= Frederick Pilon =

Irish actor and dramatist (1750-1788)

Frederick Pilon (1750–1788) was an Irish actor and dramatist.

==Life==
Born in Cork, Pilon was educated there and then was sent to Edinburgh University to study medicine. He appeared at the Edinburgh Theatre as Oroonoko, in Thomas Southerne's play of that name; and then joined a minor repertory company, for some years.

Pilon drifted to London, where William Griffin the bookseller employed him on The Morning Post. After Griffin's death, he took on literary hack work until he began to write for the stage. Employed with some regularity at Covent Garden Theatre, he moved in time to Drury Lane Theatre. There Thomas Carter composed music for his Fair American libretto: Pilon would not pay, Carter sued, and Pilon lay low.

Pilon died at Lambeth on 17 January 1788.

==Works==
Pilon as a playwright has been thought a follower of Richard Cumberland, an associate of the Della Cruscans, and an admirer of Anthony Pasquin. He wrote the following dramas, mostly ephemeral, all of which were published, besides the pantomime:

- The Invasion, or a Trip to Brighthelmstone, farce, performed at Covent Garden Theatre, on 4 November 1778 with Lee Lewis in the main part Cameleon. It was repeated twenty-four times during the season, and later was several times revived.

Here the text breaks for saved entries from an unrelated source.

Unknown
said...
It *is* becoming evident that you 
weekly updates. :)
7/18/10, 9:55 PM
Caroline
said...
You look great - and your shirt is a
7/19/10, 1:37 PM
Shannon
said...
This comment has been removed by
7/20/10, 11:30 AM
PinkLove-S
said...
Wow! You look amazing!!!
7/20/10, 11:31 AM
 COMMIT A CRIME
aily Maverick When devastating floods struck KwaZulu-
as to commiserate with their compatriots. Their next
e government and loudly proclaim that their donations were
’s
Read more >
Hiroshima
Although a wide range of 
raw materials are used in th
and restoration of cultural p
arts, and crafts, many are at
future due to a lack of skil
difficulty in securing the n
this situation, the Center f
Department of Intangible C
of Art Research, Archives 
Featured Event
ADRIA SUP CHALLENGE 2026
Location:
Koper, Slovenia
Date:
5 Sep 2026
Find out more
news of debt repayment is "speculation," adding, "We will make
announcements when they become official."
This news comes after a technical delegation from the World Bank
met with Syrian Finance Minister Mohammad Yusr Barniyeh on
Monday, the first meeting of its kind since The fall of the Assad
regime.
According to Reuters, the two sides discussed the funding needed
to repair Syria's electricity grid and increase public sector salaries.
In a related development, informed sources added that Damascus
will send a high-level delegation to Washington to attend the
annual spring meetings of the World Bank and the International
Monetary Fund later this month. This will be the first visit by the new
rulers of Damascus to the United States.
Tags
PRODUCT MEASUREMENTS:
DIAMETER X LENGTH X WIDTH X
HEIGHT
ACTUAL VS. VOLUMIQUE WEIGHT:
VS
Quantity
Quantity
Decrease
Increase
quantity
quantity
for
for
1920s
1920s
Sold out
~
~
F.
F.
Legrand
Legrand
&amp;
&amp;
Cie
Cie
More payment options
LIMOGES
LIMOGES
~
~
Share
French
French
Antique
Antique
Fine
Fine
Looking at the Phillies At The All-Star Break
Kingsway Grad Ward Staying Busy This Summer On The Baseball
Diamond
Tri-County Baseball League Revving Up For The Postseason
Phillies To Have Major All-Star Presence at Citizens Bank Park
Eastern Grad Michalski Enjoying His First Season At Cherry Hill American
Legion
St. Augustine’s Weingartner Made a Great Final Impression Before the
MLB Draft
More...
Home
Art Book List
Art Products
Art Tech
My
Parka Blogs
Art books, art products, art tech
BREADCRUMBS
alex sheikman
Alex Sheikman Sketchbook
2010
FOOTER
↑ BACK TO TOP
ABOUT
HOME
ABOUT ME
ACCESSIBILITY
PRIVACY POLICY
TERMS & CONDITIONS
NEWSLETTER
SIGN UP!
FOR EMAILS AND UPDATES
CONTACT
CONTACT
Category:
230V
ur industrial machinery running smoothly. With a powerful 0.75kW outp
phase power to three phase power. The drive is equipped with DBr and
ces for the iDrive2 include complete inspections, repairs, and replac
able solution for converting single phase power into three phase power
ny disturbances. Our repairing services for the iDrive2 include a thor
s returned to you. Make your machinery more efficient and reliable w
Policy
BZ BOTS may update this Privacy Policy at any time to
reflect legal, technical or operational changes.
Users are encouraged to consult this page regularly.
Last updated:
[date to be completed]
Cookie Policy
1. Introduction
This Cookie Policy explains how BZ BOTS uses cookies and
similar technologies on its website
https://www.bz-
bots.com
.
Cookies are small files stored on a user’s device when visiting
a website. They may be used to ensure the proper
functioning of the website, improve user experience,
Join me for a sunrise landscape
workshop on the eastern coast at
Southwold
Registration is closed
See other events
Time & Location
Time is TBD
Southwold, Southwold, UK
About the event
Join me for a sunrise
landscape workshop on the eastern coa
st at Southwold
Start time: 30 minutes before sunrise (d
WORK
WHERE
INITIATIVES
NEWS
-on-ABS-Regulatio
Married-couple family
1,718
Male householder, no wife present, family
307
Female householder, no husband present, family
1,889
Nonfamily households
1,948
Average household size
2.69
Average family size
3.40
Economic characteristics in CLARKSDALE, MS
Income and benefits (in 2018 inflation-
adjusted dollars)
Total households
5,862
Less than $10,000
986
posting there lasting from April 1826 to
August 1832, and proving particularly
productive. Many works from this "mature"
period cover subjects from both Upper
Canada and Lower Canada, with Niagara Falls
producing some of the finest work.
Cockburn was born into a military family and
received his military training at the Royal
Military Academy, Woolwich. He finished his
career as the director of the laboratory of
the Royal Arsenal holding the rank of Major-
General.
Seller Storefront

This work ran simultaneously with The Camp, which also made play of the invasion scare of the time.
- The Liverpool Prize, Covent Garden 22 February 1779, with John Quick in the main part.
- Illumination, or the Glazier's Conspiracy, a prelude, suggested by the illuminations on Admiral Keppel's acquittal, acted on 12 April 1779 for Lee Lewis's benefit.
- The Device, or the Deaf Doctor; when first produced on 27 September 1779, it was unpopular, but, revived with alterations as The Deaf Lover, on 2 February 1780, it achieved some success.
- The Touchstone, 1779, pantomime.
- The Siege of Gibraltar, a musical farce (25 April 1780), celebrated Rodney's victory in the Great Siege of Gibraltar.
- The Humours of an Election, a farce (19 October 1780), satirised electoral corruption.
- Thelyphthora, or more Wives than One, a farce, satirising the book Thelyphthora by Martin Madan, was produced on 8 March 1781, and was withdrawn after the second night.
- At Drury Lane, Pilon produced, on 18 May 1782, The Fair American, a comic opera, crudely plagiarised from the Adventures of Five Hours by Samuel Tuke.
- Aerostation, or the Templar's Stratagem (29 October 1784), dealt with the vogue for ballooning.
- Barataria, or Sancho turned Governor (29 March 1785), adapted from Thomas d'Urfey. "Pure farce".
- He Would Be a Soldier, a comedy, after being rejected by George Colman, was performed at Covent Garden on 18 November 1786, with success.

An unpublished adaptation of All's Well That Ends Well was in three acts, and considered representative of contemporary taste. Cuts fell on the early parts, and the centre of attention was the character of Parolles. It was performed in 1785 at the Haymarket Theatre.

Pilon published in 1785 an expanded edition of George Alexander Stevens's Essay on Heads, which Lee Lewis had been performing from 1780. The Lecture was a popular one-man show, a two-hour performance piece that Stevens had acted as a monologue, with a range of papier-mâché busts and wigs, from 1764. Lewis had purchased the Lecture from Stevens, and this edition had a prologue by Pilon, and An Essay on Satire of his own. Pilon also adapted The French Flogged (1755) by Stevens (a droll for Edward Shuter) for performance at Cork in 1780.

Pilon published also:

- The Drama, an anonymous poem, 1775.
- An Essay on the Character of Hamlet as performed by Mr. Henderson (anonymous), London, 1777. On John Henderson.

==Family==
In 1787 Pilon married a Miss Drury of Kingston, Surrey.